A FHIR resource in isolation is ambiguous. The same resource might be valid against one profile and invalid against another. Without knowing which profile is assigned, you can't evaluate the data. Without knowing the validation state, you can't trust the data. Without knowing both, you can't understand the data.
These three things — the resource, its profile, and its current validation status — aren't three separate concerns. They're one thing. You need all three simultaneously, or you have none of them in a useful form.
That's what turned a viewer into a product.
What Records became
When I defined the combination — resource view, profile view, and data quality layer together — it was clear this wasn't just a better UI for a known problem.
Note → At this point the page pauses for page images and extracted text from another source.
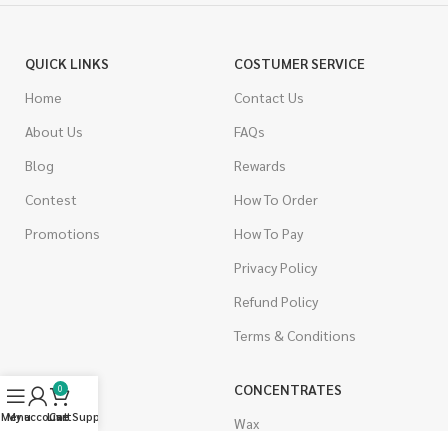
QUICK LINKS
COSTUMER SERVICE
Home
Contact Us
About Us
FAQs
Blog
Rewards
Contest
How To Order
Promotions
How To Pay
Privacy Policy
Refund Policy
Terms & Conditions
CANNABIS
CONCENTRATES
0
Menu
My account
Live Support
Cart
Indica
Wax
It was a solution to a problem the field hadn't fully named yet.
FHIR conformance is not a property of data. It's a relationship between data, the profiles applied to it, and the terminology sources those profiles reference. And that relationship changes over time — when profiles evolve, when terminology servers update, when environments diverge.
A viewer that shows all three simultaneously doesn't just help designers understand data. It gives anyone working with FHIR a single, honest answer to the question that no FHIR server can answer on its own:
Is this data valid right now? Against what? And how do you know?
Records is the answer to that question. It started because I, as a designer, couldn't understand FHIR data without seeing it in context. It became something more when I realized the context itself was what everyone was missing — engineers and designers alike.